Could you reproduce every entry that follows, exactly as shown?
────
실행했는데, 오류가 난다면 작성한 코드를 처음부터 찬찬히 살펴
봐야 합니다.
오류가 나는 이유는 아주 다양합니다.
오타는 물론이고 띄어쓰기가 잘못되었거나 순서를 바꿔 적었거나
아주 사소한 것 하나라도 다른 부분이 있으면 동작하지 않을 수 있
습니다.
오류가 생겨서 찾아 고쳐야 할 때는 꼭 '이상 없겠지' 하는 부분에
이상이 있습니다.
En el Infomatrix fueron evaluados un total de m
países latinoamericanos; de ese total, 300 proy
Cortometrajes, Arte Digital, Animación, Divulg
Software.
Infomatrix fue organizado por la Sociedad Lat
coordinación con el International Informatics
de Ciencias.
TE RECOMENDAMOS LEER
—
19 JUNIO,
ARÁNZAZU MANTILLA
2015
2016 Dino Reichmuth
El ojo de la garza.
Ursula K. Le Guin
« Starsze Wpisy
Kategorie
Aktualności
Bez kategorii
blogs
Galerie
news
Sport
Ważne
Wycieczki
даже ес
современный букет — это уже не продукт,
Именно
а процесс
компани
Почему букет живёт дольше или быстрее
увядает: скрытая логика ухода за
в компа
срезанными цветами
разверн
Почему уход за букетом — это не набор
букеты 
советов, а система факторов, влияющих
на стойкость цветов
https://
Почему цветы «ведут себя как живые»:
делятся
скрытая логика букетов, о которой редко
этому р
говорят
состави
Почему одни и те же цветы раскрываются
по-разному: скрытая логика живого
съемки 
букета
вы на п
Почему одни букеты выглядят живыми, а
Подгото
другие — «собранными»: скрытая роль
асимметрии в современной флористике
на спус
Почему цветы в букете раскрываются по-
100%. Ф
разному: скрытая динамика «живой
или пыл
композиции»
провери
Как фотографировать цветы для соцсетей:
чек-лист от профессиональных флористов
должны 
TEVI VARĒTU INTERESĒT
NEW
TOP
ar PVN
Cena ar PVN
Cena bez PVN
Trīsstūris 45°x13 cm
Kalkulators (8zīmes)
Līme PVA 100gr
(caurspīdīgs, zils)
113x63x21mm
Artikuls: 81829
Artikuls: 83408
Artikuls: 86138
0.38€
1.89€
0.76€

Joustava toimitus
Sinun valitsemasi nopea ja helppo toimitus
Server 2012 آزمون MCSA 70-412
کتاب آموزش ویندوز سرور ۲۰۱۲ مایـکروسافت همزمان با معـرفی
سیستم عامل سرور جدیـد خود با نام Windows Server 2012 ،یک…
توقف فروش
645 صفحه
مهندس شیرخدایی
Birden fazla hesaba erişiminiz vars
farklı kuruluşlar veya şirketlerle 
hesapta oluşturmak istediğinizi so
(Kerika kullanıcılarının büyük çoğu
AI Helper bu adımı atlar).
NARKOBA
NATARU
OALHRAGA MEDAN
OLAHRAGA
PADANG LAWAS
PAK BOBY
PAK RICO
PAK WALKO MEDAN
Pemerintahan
────
Solution for this task:
실행했는데, 오류가 난다면 작성한 코드를 처음부터 찬찬히 살펴
봐야 합니다.
오류가 나는 이유는 아주 다양합니다.
오타는 물론이고 띄어쓰기가 잘못되었거나 순서를 바꿔 적었거나
아주 사소한 것 하나라도 다른 부분이 있으면 동작하지 않을 수 있
습니다.
오류가 생겨서 찾아 고쳐야 할 때는 꼭 '이상 없겠지' 하는 부분에
이상이 있습니다.
En el Infomatrix fueron evaluados un total de m
países latinoamericanos; de ese total, 300 proy
Cortometrajes, Arte Digital, Animación, Divulg
Software.
Infomatrix fue organizado por la Sociedad Lat
coordinación con el International Informatics
de Ciencias.
TE RECOMENDAMOS LEER
—
19 JUNIO,
ARÁNZAZU MANTILLA
2015
2016 Dino Reichmuth
El ojo de la garza.
Ursula K. Le Guin
« Starsze Wpisy
Kategorie
Aktualności
Bez kategorii
blogs
Galerie
news
Sport
Ważne
Wycieczki
даже ес
современный букет — это уже не продукт,
Именно
а процесс
компани
Почему букет живёт дольше или быстрее
увядает: скрытая логика ухода за
в компа
срезанными цветами
разверн
Почему уход за букетом — это не набор
букеты 
советов, а система факторов, влияющих
на стойкость цветов
https://
Почему цветы «ведут себя как живые»:
делятся
скрытая логика букетов, о которой редко
этому р
говорят
состави
Почему одни и те же цветы раскрываются
по-разному: скрытая логика живого
съемки 
букета
вы на п
Почему одни букеты выглядят живыми, а
Подгото
другие — «собранными»: скрытая роль
асимметрии в современной флористике
на спус
Почему цветы в букете раскрываются по-
100%. Ф
разному: скрытая динамика «живой
или пыл
композиции»
провери
Как фотографировать цветы для соцсетей:
чек-лист от профессиональных флористов
должны 
TEVI VARĒTU INTERESĒT
NEW
TOP
ar PVN
Cena ar PVN
Cena bez PVN
Trīsstūris 45°x13 cm
Kalkulators (8zīmes)
Līme PVA 100gr
(caurspīdīgs, zils)
113x63x21mm
Artikuls: 81829
Artikuls: 83408
Artikuls: 86138
0.38€
1.89€
0.76€

Joustava toimitus
Sinun valitsemasi nopea ja helppo toimitus
Server 2012 آزمون MCSA 70-412
کتاب آموزش ویندوز سرور ۲۰۱۲ مایـکروسافت همزمان با معـرفی
سیستم عامل سرور جدیـد خود با نام Windows Server 2012 ،یک…
توقف فروش
645 صفحه
مهندس شیرخدایی
Birden fazla hesaba erişiminiz vars
farklı kuruluşlar veya şirketlerle 
hesapta oluşturmak istediğinizi so
(Kerika kullanıcılarının büyük çoğu
AI Helper bu adımı atlar).
NARKOBA
NATARU
OALHRAGA MEDAN
OLAHRAGA
PADANG LAWAS
PAK BOBY
PAK RICO
PAK WALKO MEDAN
Pemerintahan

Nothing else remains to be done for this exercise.